The FIRST requirement placed on local government under Title 67 is:

67-6502 (a) To protect property rights and enhance property values.

This was considered the most important aspect of our scheme of government and laws that both the Federal and State legislation, along with the constitution set this condition FIRST in the purpose of local zoning. It extends to every agency and every agent of government and they shall recognize this statute as their primary duty and function as a public servant. All ordinances must respect private property and property rights. It is important that the people of the state understand exactly what “property” is and what the incidents of property ownership are.

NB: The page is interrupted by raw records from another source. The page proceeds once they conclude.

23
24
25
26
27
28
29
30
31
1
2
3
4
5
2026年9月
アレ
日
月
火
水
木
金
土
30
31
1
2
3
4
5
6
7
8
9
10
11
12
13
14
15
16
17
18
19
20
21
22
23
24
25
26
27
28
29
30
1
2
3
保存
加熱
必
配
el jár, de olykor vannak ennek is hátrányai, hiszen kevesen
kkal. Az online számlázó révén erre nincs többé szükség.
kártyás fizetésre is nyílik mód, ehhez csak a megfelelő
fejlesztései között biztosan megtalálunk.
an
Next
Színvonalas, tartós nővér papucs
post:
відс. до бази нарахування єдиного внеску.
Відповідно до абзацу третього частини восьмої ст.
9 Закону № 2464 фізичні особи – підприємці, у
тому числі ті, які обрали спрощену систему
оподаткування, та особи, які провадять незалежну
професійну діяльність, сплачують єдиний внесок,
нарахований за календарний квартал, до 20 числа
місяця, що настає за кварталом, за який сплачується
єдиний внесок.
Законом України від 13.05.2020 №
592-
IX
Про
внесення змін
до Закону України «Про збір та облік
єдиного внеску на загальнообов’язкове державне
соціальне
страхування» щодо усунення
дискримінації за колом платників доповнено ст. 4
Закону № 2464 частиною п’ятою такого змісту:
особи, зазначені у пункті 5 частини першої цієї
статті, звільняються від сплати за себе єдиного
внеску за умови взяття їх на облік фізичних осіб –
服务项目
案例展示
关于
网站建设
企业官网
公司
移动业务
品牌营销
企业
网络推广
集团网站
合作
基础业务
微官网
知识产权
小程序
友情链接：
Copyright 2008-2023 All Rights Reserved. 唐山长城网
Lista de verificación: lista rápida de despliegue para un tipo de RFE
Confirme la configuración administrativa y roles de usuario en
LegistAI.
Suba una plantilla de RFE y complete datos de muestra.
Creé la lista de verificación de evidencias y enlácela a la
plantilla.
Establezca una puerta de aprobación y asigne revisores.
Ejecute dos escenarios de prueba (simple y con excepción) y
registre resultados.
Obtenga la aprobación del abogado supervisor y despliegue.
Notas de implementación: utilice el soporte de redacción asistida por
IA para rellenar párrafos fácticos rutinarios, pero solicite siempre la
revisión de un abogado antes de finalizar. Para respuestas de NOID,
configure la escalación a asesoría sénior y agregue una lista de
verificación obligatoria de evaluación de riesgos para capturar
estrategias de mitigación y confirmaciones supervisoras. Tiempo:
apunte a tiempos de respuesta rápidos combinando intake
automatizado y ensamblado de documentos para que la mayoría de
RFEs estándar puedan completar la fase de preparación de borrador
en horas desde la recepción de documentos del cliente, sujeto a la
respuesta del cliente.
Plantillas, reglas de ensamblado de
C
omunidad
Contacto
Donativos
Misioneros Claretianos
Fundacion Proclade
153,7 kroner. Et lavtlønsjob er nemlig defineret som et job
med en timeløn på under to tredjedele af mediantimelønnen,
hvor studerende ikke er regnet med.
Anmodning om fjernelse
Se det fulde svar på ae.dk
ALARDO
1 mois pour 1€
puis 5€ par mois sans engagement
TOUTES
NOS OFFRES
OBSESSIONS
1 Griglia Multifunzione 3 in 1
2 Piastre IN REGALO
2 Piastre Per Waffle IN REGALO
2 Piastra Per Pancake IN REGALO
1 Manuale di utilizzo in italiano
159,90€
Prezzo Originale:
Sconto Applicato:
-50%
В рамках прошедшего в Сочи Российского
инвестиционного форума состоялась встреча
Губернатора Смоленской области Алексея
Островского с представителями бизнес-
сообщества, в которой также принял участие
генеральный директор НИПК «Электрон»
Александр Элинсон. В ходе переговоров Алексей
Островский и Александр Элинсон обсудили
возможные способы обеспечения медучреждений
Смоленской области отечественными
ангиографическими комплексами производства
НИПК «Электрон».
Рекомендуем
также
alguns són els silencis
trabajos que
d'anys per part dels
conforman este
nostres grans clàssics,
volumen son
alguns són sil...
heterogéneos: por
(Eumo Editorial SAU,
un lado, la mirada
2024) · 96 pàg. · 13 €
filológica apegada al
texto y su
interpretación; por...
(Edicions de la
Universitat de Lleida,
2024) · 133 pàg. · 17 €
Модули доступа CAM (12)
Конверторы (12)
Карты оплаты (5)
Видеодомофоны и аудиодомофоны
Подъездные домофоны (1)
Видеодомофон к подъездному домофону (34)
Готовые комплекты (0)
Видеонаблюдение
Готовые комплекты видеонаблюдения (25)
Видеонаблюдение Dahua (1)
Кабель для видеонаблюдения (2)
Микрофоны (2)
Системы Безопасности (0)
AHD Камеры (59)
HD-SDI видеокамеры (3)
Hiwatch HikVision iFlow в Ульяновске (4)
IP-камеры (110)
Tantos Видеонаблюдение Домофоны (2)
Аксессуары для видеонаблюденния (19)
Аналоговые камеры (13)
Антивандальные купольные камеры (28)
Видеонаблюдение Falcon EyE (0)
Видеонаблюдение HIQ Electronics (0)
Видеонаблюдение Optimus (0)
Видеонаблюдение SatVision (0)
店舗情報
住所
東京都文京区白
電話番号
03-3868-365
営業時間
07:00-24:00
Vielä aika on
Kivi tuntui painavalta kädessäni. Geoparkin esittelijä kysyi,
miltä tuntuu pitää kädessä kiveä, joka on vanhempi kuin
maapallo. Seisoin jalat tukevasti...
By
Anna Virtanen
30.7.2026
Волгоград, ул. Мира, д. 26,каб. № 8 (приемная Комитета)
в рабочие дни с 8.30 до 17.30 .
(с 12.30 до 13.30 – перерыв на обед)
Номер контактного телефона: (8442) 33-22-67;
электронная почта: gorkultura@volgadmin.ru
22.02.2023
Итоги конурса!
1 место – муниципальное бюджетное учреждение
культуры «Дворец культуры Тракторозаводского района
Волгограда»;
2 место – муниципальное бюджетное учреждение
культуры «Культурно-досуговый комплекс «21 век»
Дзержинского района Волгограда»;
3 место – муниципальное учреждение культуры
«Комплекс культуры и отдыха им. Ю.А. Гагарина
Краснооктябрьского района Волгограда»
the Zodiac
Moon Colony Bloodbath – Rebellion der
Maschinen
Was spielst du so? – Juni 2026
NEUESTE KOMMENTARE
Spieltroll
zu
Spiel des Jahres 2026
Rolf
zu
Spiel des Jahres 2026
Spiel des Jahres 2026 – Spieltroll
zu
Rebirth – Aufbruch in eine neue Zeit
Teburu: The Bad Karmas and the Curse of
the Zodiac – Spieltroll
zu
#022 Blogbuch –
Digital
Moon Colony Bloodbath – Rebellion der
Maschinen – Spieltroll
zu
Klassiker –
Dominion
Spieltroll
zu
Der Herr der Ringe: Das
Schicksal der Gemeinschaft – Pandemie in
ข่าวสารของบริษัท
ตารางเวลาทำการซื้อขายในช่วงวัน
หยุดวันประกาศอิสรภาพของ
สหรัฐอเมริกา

OWN. The word “own” as applied to land, means all the lands

claimed and possessed by the party termed “owner”. The right to own

and manage property is a natural (unalienable) right. 73 C.J.S.,Sec. 13, p. 181.Ownership of property has been defined as the right by which a

thing belongs to an individual to the exclusion of all others (see Scandinavia Belting Co. v Asbestos, etc. Works, N.Y. 255, 257 F. 937, 169 C.C. A. 87m certiorari denied, 39 S. Ct. 494, 250 U.S. 644, 63 L. Ed. 1186; 50 C.J.S., p. 778, Note 74).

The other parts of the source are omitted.